Sugar proceeds along these two tracks: the pleasingly familiar sleuthing after Olivia through Hollywood high (and low) life, and the mystery of what’s going on with Sugar. Olivia’s father and half brother pooh-pooh her grandfather’s concern, insisting that she’s probably on a bender despite reports from her friends that she’d finally gotten sober. Along the way, Sugar finds a corpse in the trunk of a car, encounters a very scary gang leader, and meets Melanie (Amy Ryan), who is one of Bernie’s ex-wives and a former rock star.

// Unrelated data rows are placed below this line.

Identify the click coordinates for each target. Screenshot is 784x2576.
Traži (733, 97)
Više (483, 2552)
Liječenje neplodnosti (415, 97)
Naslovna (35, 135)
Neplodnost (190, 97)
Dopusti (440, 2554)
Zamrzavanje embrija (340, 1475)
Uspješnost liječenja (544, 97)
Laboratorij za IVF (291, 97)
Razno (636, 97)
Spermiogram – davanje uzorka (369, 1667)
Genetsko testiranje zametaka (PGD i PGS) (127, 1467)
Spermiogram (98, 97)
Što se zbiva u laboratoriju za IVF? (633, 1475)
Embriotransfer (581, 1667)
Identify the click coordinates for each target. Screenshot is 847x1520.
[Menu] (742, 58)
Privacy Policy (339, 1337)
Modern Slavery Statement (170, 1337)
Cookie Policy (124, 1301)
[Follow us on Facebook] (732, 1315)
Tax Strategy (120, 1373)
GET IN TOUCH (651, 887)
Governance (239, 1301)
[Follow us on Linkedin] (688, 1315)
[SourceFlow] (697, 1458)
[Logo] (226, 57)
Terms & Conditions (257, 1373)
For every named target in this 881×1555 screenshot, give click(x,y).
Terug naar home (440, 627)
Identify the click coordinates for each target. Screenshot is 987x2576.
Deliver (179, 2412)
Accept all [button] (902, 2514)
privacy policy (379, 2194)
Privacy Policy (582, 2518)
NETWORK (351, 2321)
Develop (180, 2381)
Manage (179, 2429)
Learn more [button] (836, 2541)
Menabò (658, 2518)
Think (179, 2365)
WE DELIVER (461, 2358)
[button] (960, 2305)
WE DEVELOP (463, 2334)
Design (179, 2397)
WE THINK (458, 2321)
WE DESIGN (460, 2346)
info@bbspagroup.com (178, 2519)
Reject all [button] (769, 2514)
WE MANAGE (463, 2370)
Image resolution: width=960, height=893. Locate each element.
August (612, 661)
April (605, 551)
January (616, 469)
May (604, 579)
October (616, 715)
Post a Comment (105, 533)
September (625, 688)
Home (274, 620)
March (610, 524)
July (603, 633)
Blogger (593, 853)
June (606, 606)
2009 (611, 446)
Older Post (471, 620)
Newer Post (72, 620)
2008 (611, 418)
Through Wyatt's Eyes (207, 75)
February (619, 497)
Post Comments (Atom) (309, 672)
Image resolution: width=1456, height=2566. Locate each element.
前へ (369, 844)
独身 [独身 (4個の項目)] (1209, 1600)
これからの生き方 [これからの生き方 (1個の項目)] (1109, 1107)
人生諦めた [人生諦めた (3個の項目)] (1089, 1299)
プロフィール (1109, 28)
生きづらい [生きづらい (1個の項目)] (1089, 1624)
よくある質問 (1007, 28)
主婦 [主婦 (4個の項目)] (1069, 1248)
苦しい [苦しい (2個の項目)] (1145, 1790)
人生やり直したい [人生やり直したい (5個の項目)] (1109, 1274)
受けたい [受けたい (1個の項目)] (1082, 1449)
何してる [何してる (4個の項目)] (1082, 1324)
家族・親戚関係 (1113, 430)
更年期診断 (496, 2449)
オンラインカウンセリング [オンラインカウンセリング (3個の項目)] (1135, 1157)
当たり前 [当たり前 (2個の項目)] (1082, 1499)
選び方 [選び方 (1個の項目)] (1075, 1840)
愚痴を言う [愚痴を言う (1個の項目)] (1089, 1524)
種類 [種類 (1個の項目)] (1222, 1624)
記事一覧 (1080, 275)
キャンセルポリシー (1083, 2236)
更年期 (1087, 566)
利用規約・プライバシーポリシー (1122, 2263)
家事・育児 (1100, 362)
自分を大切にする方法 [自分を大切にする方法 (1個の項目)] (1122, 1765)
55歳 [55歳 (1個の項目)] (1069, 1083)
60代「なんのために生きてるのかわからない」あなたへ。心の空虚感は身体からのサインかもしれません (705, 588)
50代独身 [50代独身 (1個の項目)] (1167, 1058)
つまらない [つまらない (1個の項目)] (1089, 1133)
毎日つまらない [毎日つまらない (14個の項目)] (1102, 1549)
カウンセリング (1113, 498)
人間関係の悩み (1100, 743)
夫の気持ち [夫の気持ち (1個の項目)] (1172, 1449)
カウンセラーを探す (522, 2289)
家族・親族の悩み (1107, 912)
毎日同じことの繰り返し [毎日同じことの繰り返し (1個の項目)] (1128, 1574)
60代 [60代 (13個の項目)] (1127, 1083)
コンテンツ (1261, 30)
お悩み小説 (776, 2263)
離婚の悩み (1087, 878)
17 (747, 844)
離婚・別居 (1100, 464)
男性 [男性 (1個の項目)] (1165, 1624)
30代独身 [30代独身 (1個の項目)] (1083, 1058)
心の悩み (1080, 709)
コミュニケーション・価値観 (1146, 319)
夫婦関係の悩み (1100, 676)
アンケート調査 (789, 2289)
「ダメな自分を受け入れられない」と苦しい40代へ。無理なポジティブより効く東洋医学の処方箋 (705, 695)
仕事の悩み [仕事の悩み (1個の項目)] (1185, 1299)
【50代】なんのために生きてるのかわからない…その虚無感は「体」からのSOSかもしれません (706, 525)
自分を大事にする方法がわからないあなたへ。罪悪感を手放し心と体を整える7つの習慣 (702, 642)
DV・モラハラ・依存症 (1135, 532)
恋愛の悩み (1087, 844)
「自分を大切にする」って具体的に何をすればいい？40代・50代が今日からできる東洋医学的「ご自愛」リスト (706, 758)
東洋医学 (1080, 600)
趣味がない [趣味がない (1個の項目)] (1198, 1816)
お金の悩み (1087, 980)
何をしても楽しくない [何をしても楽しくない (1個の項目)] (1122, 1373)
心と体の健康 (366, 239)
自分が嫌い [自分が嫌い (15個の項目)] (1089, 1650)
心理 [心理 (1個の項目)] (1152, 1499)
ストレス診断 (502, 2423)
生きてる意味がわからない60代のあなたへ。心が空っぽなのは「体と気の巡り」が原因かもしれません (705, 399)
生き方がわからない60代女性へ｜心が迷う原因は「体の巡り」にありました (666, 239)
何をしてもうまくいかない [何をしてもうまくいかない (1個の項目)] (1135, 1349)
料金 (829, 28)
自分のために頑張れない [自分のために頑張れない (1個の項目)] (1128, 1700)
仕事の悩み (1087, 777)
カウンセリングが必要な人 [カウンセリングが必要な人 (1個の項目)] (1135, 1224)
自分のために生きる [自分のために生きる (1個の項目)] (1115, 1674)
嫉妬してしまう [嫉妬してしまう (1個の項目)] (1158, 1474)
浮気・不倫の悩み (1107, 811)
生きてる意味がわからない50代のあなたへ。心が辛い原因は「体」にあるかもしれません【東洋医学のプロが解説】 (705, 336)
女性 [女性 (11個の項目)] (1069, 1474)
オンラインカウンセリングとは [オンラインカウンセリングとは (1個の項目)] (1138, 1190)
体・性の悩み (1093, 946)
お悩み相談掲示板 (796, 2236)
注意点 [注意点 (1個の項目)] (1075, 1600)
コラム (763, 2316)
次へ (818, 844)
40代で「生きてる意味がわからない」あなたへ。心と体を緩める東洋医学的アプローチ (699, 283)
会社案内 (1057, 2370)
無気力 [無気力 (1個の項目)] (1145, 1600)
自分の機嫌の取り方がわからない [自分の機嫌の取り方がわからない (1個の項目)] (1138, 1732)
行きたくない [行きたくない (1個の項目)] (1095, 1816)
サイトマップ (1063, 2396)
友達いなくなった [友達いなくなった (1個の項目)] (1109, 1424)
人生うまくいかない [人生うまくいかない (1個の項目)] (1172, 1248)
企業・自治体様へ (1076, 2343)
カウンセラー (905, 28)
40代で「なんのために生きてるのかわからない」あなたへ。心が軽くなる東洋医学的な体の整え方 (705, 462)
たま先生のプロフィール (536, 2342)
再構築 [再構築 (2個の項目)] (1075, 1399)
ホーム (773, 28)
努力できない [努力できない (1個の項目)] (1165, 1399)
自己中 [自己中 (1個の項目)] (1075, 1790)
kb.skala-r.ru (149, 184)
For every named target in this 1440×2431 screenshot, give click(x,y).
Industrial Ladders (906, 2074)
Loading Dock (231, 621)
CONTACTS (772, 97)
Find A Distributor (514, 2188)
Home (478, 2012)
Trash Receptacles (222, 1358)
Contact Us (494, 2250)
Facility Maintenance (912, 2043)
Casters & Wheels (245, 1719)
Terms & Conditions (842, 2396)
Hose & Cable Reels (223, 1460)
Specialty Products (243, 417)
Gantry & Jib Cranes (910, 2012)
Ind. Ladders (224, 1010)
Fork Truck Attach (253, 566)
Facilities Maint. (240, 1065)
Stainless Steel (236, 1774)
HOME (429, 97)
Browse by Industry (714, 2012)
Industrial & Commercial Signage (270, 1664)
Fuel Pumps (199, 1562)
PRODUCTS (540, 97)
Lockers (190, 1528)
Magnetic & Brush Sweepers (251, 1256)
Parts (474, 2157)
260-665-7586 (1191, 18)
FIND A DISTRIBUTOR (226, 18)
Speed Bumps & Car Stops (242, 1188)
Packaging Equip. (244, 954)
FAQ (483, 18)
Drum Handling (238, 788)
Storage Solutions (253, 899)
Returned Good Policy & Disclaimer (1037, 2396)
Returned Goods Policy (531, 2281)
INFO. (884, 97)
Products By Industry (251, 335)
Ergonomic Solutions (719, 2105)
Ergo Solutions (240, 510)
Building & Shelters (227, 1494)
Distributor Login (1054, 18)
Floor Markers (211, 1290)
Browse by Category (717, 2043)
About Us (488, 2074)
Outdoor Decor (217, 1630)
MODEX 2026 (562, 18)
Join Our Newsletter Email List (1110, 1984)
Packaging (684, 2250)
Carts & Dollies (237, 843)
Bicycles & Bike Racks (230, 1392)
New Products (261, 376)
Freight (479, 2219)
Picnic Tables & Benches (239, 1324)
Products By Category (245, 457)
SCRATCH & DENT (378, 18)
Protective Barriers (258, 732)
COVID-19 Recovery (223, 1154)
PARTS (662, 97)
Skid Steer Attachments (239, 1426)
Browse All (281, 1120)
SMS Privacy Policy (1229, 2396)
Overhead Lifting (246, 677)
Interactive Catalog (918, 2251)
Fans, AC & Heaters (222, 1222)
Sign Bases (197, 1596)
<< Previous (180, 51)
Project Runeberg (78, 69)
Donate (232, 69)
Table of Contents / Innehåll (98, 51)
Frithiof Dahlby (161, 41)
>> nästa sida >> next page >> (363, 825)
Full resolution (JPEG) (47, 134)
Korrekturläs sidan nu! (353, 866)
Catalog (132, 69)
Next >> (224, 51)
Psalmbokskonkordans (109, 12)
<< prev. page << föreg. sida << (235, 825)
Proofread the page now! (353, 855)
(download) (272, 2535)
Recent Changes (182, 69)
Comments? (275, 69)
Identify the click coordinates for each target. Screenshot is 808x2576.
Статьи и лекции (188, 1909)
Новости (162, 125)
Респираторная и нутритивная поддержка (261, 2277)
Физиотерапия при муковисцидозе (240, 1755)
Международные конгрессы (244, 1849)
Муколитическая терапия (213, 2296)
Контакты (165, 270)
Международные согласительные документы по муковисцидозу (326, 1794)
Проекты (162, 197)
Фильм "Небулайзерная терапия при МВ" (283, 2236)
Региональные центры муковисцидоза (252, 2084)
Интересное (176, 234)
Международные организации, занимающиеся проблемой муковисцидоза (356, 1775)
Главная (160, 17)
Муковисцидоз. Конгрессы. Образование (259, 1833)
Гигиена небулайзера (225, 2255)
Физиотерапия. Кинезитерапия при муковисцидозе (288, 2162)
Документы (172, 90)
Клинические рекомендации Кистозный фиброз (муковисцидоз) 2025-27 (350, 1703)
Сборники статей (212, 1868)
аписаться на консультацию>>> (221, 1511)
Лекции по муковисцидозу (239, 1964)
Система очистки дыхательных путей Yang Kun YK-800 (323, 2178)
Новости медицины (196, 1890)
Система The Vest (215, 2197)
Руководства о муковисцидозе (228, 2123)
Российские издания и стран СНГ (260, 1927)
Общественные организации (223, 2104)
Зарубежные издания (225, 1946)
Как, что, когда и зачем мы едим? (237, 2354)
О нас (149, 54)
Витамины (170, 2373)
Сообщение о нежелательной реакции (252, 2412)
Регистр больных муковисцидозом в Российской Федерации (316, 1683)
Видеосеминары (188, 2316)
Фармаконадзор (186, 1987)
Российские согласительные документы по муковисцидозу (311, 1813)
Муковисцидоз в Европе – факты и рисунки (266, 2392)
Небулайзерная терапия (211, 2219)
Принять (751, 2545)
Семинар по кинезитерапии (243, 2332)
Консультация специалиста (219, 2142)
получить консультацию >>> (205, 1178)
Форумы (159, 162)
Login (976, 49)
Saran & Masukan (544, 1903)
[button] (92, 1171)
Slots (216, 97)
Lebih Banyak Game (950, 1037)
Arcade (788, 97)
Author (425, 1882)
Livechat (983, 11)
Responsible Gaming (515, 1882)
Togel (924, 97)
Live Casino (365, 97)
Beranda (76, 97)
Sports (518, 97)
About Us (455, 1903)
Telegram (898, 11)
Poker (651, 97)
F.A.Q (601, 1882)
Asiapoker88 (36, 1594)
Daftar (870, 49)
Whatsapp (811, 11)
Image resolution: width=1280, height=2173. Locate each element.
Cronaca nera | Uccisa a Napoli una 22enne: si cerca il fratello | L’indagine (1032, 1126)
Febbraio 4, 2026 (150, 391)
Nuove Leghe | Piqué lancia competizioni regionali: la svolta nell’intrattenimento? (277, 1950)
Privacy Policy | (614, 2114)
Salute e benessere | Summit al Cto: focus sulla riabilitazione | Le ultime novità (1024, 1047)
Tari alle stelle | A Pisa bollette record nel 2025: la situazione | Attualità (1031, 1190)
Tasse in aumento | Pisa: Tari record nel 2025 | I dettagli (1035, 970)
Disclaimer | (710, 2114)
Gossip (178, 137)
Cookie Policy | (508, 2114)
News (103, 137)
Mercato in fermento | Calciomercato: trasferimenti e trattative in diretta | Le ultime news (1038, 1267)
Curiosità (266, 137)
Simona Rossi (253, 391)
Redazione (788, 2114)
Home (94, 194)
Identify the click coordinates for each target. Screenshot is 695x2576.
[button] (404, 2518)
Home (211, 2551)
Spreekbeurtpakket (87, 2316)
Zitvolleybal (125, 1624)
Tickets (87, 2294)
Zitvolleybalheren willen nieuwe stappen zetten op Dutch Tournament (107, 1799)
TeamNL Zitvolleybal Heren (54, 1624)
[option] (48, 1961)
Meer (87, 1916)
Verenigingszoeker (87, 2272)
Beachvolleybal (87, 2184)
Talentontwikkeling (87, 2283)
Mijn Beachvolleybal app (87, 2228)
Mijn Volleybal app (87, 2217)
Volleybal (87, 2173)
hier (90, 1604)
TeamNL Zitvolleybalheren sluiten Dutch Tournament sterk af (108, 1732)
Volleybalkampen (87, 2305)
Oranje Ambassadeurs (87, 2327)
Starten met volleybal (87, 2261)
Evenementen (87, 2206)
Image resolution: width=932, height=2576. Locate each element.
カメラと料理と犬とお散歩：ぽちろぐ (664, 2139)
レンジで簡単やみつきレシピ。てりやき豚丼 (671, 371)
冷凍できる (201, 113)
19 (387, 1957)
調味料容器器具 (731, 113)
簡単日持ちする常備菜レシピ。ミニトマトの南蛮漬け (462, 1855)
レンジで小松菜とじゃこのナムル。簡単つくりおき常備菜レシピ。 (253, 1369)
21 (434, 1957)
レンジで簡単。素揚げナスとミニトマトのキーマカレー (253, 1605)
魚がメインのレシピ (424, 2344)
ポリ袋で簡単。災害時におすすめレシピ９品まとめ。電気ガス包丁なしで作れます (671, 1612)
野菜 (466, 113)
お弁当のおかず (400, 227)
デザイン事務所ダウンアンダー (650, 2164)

The rapport between Sugar and Melanie forms the heart of Sugar. Like (perhaps) Olivia, Melanie has been sober but recently fell off the wagon, which seems to have some connection to Olivia’s disappearance and the death of another young woman. Ryan’s Melanie is worn, but soft rather than rough, a woman polished down to her essential goodness when life might have made her a cynic. “You’re not a douche,” she tells Sugar after they meet, contrary to what she expects of a man in a fancy suit. She has a point. Melanie possesses what, in Sugar, amounts to the ultimate investigative ability: She’s a great judge of character. “There’s more to you than meets the eye,” she tells Sugar an hour or two after meeting him. “You have secrets—and you keep them.”

He’s definitely not a douche. “Down these mean streets a man must go who is not himself mean, who is neither tarnished nor afraid,” Chandler famously wrote in his essay on detective fiction, “The Simple Art of Murder.” The Big Sleep, after which Sugar is patterned, features the recurring motif of the knight. But truth be told, while Chandler considered his own detective an exemplar (“He must be a complete man and a common man and yet an unusual man. He must be, to use a rather weathered phrase, a man of honor”), Philip Marlowe was kind of mean, especially when it came to women and Black people.

Sugar, on the other hand, is chivalry personified. He offers the kidnapper in the opening scene a head start to get away before he notifies the yakuza chief. He’s kind and respectful to chauffeurs, hotel maids, and a homeless man to whom he offers airfare back home. He gently rebuffs a drunken pass from Melanie—something, to be fair, Marlowe also does in The Big Sleep, but from a much less appealing woman. He seems able to talk to anyone, from Olivia’s partying girlfriends to David’s imperious mother, in their own language. (This is in addition to speaking Japanese, Arabic, and Spanish.) “I don’t like hurting people,” Sugar insists over and over again, despite having chosen a profession entangled with pain. He’s less hard-boiled than liquefied, protean. Snippets from classic movies are interjected at moments in the investigation that echo them, suggesting just how much they’ve shaped Sugar’s sense of himself.

Farrell’s performance has a restrained, melancholy tenderness that suffuses the series. His Sugar is not just a man of honor but a genuinely good man, something so rare in the lives of the people he meets while searching for Olivia that most of them don’t know quite what to make of him. He’s the unshowy antidote to every antihero in premium cable TV, proof that decency doesn’t have to be boring, especially in a world where it’s extremely unusual. Sugar’s sweetness is a kind of superpower, a wild card in a world where almost everyone else can be expected to behave badly. That’s not the most unusual thing about him, but it’s the thing that makes him so much worth watching.